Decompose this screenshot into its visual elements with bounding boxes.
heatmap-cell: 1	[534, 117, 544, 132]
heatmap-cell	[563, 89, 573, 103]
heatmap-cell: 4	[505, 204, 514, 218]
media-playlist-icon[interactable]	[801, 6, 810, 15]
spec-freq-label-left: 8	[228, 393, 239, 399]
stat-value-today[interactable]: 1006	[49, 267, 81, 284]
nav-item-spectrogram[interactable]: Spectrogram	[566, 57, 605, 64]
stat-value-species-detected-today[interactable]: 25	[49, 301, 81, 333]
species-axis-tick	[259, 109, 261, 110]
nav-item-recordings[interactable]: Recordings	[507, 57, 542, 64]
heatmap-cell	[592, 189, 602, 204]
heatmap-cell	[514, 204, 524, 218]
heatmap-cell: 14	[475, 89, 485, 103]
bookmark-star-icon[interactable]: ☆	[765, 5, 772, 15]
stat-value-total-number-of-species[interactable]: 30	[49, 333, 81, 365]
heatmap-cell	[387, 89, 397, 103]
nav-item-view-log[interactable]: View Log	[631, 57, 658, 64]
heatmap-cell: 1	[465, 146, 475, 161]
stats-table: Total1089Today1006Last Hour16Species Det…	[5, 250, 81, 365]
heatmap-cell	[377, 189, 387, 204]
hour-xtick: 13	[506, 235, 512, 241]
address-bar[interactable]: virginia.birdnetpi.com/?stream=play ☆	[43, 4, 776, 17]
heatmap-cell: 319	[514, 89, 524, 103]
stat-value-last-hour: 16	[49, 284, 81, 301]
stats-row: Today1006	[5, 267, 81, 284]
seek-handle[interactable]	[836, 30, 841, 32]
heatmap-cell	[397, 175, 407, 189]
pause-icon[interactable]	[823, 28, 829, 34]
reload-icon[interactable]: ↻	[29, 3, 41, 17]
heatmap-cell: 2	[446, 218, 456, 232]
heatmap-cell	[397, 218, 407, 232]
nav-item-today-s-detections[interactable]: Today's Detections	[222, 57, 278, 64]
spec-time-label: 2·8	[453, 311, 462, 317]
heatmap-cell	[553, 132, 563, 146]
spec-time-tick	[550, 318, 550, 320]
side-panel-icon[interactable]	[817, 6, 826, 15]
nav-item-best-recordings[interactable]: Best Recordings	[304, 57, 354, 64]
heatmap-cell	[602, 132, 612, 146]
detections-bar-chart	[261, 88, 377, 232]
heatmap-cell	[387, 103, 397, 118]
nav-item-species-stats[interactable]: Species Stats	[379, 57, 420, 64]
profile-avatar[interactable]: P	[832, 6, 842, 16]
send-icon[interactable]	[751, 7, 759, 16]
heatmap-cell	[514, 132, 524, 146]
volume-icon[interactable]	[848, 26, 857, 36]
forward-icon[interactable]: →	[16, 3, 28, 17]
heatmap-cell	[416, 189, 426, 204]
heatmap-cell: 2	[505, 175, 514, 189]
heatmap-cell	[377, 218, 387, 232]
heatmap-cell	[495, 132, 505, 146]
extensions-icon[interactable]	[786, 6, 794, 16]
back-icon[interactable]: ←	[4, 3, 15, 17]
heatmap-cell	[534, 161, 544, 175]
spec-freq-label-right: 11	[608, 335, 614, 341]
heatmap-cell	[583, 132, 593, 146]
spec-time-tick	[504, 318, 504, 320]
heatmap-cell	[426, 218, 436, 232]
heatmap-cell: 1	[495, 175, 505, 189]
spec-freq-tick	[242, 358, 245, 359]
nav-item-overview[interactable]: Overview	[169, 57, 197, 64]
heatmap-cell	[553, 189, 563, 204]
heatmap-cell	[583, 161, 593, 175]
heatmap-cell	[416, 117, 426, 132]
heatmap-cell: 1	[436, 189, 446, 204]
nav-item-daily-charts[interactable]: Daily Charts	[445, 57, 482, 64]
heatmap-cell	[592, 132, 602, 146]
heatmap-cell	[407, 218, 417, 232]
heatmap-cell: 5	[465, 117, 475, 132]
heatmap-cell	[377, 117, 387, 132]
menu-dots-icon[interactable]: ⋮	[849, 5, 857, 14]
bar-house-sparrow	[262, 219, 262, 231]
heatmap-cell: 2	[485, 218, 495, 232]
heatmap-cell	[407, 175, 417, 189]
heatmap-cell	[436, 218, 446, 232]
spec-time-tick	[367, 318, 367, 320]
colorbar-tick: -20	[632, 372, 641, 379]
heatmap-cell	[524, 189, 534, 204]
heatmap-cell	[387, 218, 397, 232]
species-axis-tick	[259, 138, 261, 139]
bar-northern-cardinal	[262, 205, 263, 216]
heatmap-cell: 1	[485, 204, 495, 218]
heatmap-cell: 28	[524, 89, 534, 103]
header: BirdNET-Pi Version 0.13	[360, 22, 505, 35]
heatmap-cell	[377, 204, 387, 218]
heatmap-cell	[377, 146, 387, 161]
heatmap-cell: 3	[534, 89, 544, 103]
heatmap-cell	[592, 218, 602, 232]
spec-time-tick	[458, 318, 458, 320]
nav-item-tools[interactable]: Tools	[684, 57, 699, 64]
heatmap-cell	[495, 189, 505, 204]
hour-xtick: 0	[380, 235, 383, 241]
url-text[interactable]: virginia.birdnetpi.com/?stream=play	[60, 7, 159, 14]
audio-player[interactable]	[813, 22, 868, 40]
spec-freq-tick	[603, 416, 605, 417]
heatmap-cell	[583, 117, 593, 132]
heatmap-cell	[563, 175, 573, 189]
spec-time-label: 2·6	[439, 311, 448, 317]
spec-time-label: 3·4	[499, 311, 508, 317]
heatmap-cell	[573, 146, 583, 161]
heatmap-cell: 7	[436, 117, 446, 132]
━━━
The reply is a bare number: how many lines above include "birdnetpi".

• [SOLUTION]:
2